▶ [TASK DESCRIPTION]: List each line of the data in which the string "moteurs" appears.

Saved data entries

.....

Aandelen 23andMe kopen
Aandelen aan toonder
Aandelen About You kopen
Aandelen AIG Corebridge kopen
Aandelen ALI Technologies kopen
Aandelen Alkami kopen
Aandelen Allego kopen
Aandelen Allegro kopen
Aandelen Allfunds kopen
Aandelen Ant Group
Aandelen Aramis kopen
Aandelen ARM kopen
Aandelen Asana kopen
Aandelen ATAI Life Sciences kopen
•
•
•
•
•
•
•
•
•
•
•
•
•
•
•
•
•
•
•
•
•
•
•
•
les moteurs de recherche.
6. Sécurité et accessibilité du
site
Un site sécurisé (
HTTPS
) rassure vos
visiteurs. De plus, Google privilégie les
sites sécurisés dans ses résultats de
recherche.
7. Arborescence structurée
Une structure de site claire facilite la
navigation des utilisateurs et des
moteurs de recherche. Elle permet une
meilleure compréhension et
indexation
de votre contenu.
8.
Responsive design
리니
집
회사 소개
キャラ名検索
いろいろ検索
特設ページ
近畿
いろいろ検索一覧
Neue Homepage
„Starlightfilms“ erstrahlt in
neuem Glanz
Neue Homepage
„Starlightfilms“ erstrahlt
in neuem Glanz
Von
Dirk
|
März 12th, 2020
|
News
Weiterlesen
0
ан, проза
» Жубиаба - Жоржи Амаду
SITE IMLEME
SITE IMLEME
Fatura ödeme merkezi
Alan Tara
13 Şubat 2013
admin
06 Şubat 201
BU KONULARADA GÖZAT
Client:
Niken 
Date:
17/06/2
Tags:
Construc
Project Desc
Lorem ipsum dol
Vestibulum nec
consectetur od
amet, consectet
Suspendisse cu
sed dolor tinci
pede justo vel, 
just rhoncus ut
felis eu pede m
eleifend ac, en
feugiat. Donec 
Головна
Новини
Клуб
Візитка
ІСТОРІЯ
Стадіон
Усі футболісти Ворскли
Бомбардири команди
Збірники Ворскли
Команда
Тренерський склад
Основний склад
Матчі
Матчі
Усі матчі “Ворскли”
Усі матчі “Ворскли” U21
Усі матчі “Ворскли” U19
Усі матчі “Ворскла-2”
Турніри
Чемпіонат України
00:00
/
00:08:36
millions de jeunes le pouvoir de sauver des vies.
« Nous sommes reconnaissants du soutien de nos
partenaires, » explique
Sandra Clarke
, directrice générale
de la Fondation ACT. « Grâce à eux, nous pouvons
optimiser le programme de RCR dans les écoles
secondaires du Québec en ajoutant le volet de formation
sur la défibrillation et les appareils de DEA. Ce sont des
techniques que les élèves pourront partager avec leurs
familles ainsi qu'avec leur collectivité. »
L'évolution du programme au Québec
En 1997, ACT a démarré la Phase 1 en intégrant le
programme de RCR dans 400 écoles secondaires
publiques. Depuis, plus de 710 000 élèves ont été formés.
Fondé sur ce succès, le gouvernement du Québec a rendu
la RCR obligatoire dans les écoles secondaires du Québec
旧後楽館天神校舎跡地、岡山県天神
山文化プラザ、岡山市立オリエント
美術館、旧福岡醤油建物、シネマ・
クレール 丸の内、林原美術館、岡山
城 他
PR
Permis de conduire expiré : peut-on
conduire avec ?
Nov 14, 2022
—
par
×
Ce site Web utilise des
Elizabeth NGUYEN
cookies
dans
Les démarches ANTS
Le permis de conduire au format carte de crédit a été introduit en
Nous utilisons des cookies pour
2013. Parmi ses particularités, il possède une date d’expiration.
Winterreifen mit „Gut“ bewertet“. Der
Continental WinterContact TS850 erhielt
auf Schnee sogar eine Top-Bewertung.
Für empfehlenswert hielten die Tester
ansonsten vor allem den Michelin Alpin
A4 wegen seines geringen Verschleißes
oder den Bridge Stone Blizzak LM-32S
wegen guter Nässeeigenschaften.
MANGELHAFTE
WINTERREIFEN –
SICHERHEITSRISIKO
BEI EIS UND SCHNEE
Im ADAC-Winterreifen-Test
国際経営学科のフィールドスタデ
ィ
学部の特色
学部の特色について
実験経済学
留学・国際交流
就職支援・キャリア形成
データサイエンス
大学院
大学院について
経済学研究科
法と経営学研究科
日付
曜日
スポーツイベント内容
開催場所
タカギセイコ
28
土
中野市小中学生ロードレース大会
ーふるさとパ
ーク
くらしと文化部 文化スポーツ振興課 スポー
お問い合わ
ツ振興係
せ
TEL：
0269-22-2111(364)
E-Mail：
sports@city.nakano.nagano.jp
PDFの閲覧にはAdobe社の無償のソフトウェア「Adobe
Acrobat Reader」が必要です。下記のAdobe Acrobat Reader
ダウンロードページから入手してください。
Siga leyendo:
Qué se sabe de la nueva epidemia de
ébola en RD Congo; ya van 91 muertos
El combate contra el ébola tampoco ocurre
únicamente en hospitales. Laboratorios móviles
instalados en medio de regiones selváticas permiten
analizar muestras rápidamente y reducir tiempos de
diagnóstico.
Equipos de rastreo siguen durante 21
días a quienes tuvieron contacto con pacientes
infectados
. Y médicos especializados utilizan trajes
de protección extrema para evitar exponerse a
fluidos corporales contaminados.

.....

▶ [WRITTEN SOLUTION]:
les moteurs de recherche.
moteurs de recherche. Elle permet une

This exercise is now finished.